Problem requirements: Please filter the entries for the word "Título" and copy every line that has it.

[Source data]
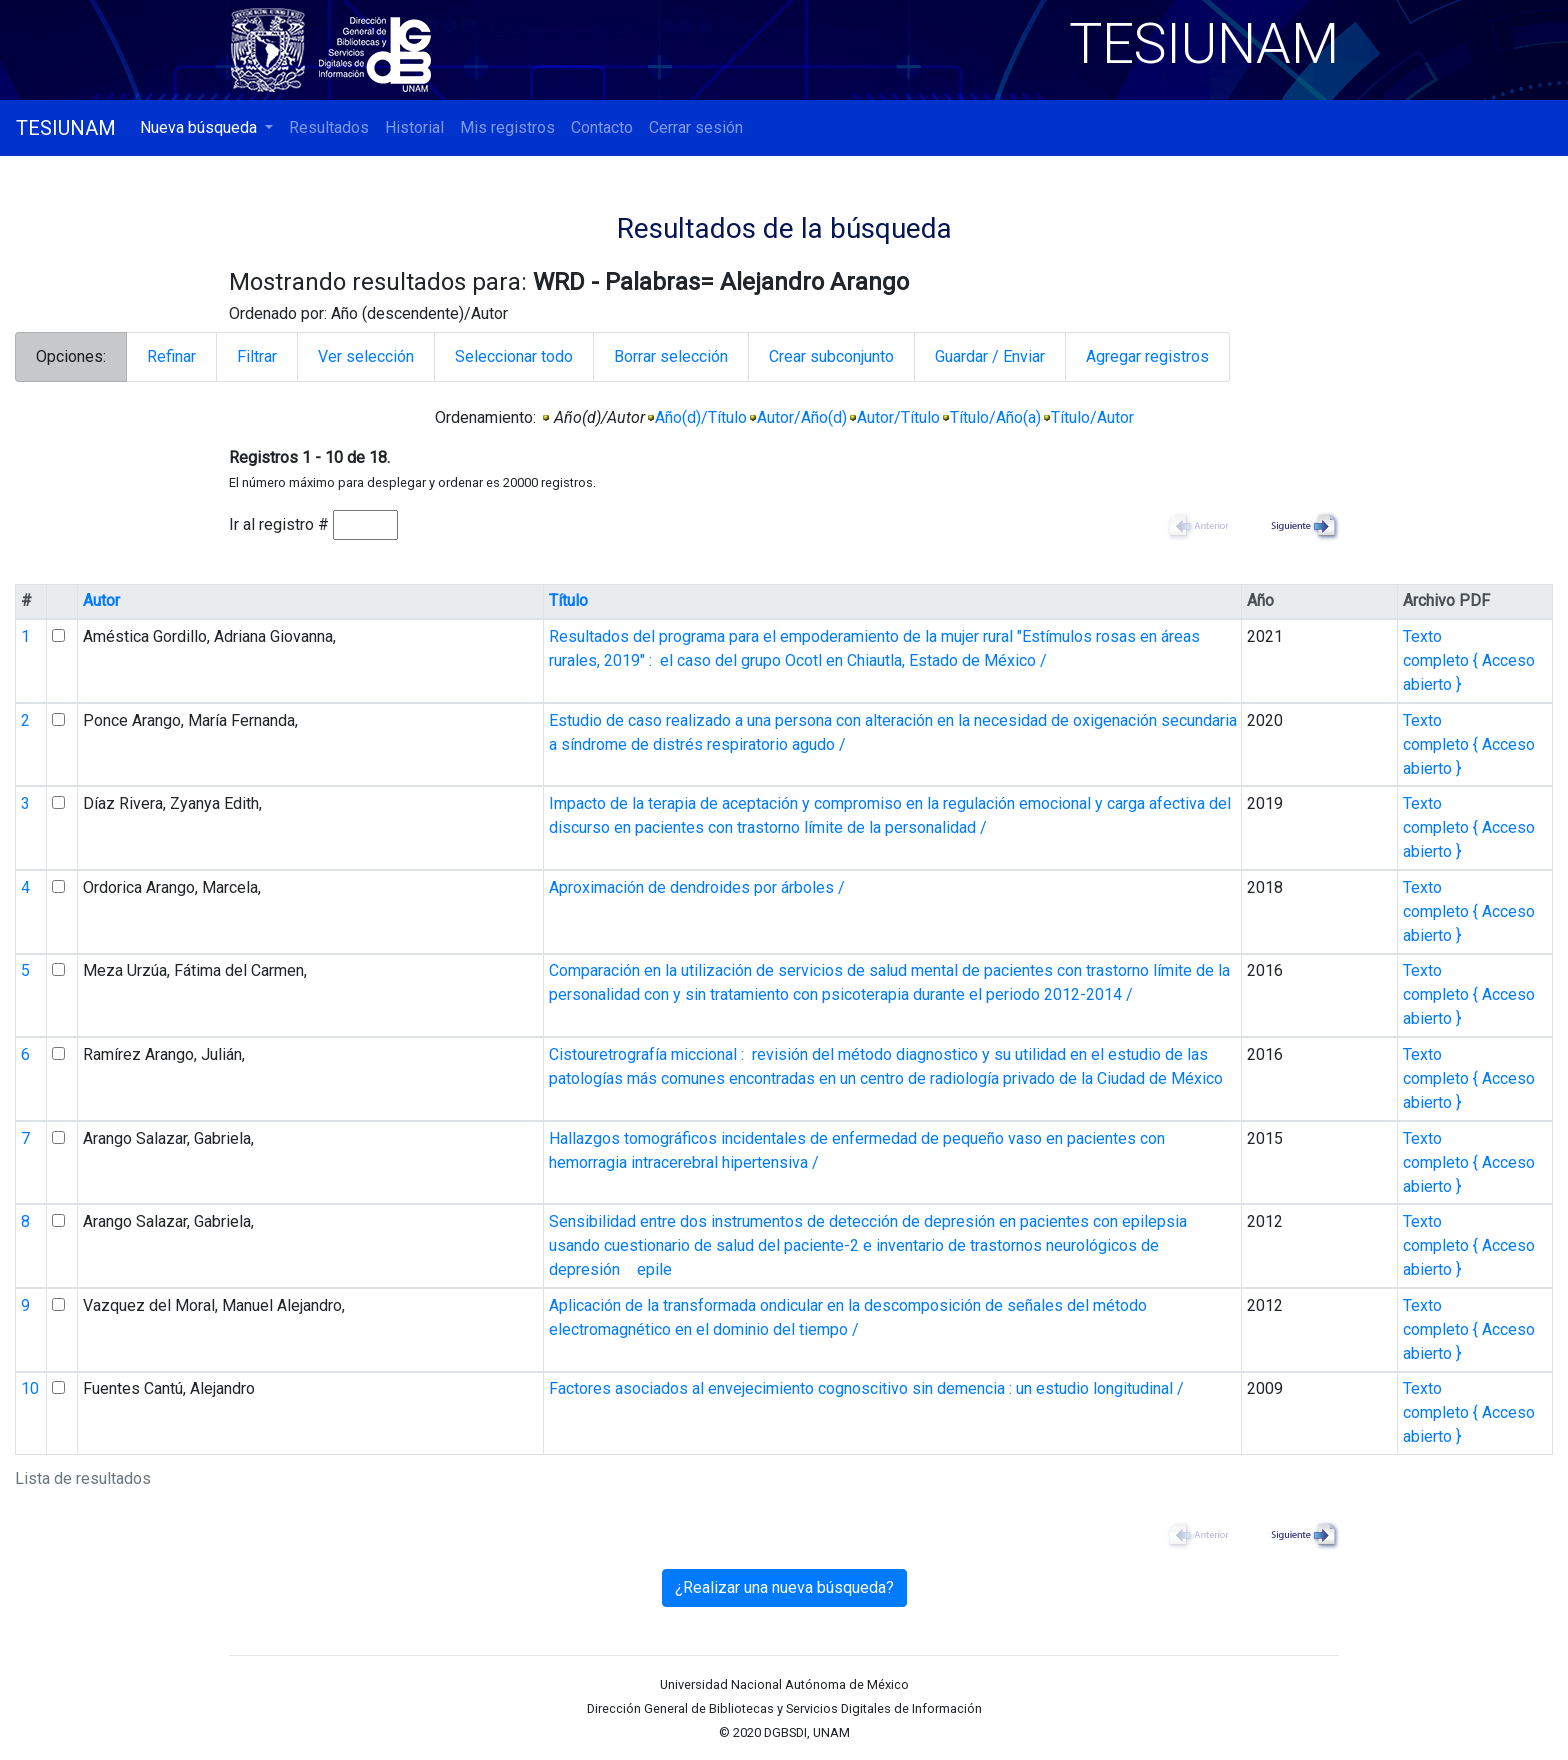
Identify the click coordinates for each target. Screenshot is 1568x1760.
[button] (206, 128)
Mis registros (507, 127)
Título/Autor (1092, 417)
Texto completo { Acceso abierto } (1469, 660)
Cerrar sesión (696, 127)
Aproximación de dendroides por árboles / (697, 887)
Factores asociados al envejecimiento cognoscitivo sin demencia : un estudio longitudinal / (866, 1388)
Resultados (329, 127)
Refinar (171, 356)
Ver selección (366, 356)
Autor (101, 600)
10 (30, 1388)
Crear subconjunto (831, 356)
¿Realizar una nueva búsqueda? (784, 1587)
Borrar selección (671, 356)
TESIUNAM (66, 128)
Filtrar (257, 356)
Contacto (602, 127)
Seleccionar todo (514, 356)
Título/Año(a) (995, 417)
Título (568, 600)
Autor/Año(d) (802, 417)
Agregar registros (1147, 356)
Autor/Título (898, 417)
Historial (414, 127)
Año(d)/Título (701, 417)
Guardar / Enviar (990, 356)
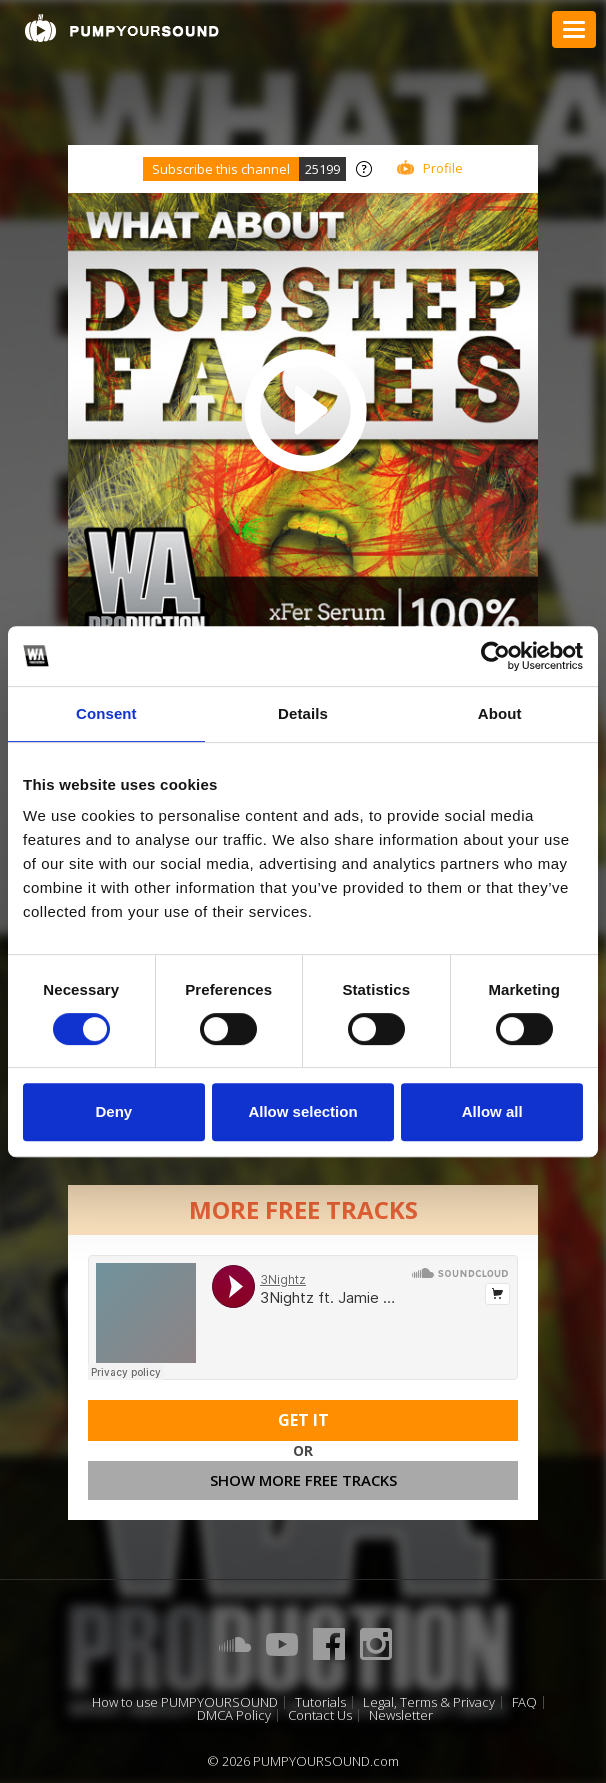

Task output:
Título/Autor (1092, 417)
Título/Año(a) (995, 417)
Título (568, 600)
Autor/Título (898, 417)
Año(d)/Título (701, 417)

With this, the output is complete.